Would you please output the records exactly as they appear below?

== Dataset

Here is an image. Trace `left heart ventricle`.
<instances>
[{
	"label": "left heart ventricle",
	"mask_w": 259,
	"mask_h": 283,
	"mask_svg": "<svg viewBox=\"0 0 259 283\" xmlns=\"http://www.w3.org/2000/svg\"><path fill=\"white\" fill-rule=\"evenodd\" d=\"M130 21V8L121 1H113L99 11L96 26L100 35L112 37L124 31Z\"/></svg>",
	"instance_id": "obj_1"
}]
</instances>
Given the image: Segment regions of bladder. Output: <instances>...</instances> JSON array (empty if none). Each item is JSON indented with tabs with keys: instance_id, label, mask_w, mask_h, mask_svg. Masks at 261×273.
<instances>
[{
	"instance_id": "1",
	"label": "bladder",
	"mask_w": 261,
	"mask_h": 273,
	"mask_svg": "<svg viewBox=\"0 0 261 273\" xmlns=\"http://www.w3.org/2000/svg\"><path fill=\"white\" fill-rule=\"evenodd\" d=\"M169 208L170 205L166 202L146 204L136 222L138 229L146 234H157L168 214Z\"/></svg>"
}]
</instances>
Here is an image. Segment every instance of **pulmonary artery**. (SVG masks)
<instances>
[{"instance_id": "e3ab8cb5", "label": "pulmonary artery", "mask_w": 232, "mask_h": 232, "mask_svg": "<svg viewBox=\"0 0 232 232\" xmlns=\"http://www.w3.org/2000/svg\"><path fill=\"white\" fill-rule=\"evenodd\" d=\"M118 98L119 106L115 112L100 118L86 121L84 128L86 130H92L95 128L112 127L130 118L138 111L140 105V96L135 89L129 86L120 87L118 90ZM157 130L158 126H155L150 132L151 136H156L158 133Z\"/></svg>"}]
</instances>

====

• Task answer
Here is an image. Trace `left heart ventricle`.
<instances>
[{
	"label": "left heart ventricle",
	"mask_w": 259,
	"mask_h": 283,
	"mask_svg": "<svg viewBox=\"0 0 259 283\" xmlns=\"http://www.w3.org/2000/svg\"><path fill=\"white\" fill-rule=\"evenodd\" d=\"M130 21V8L121 1H113L99 11L96 26L100 35L112 37L124 31Z\"/></svg>",
	"instance_id": "obj_1"
}]
</instances>
Given the image: Segment regions of bladder. Output: <instances>...</instances> JSON array (empty if none). Each item is JSON indented with tabs with keys: instance_id, label, mask_w, mask_h, mask_svg. Masks at 261×273.
<instances>
[{
	"instance_id": "1",
	"label": "bladder",
	"mask_w": 261,
	"mask_h": 273,
	"mask_svg": "<svg viewBox=\"0 0 261 273\" xmlns=\"http://www.w3.org/2000/svg\"><path fill=\"white\" fill-rule=\"evenodd\" d=\"M169 208L170 205L166 202L146 204L136 222L138 229L146 234H157L168 214Z\"/></svg>"
}]
</instances>
Here is an image. Segment every instance of **pulmonary artery**. (SVG masks)
<instances>
[{"instance_id": "e3ab8cb5", "label": "pulmonary artery", "mask_w": 232, "mask_h": 232, "mask_svg": "<svg viewBox=\"0 0 232 232\" xmlns=\"http://www.w3.org/2000/svg\"><path fill=\"white\" fill-rule=\"evenodd\" d=\"M118 98L119 106L115 112L100 118L86 121L84 128L86 130H92L95 128L112 127L130 118L138 111L140 105V96L135 89L129 86L120 87L118 90ZM157 130L158 126H155L150 132L151 136H156L158 133Z\"/></svg>"}]
</instances>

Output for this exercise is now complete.